MATERIAL PROVIDED START

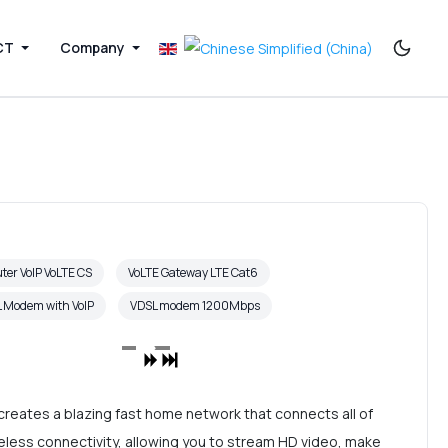
CT
Company
ter VoIP VoLTE CS
VoLTE Gateway LTE Cat6
 Modem with VoIP
VDSL modem 1200Mbps
reates a blazing fast home network that connects all of
eless connectivity, allowing you to stream HD video, make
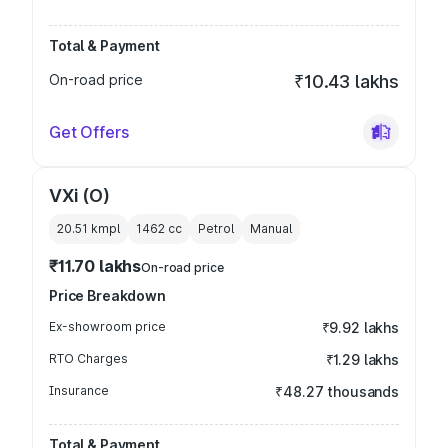
Total & Payment
On-road price
₹10.43 lakhs
Get Offers
VXi (O)
20.51 kmpl
1462
cc
Petrol
Manual
₹11.70 lakhs
On-road price
Price Breakdown
Ex-showroom price
₹9.92 lakhs
RTO Charges
₹1.29 lakhs
Insurance
₹48.27 thousands
Total & Payment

MATERIAL PROVIDED END

> **TASK GOAL**:
Print again, word for word, every line from the line with "VDSL modem 1200Mbps" to the final line of the records, inclusive; skip the pictures.

> **SOLUTION**:
VDSL modem 1200Mbps
reates a blazing fast home network that connects all of
eless connectivity, allowing you to stream HD video, make
Total & Payment
On-road price
₹10.43 lakhs
Get Offers
VXi (O)
20.51 kmpl
1462
cc
Petrol
Manual
₹11.70 lakhs
On-road price
Price Breakdown
Ex-showroom price
₹9.92 lakhs
RTO Charges
₹1.29 lakhs
Insurance
₹48.27 thousands
Total & Payment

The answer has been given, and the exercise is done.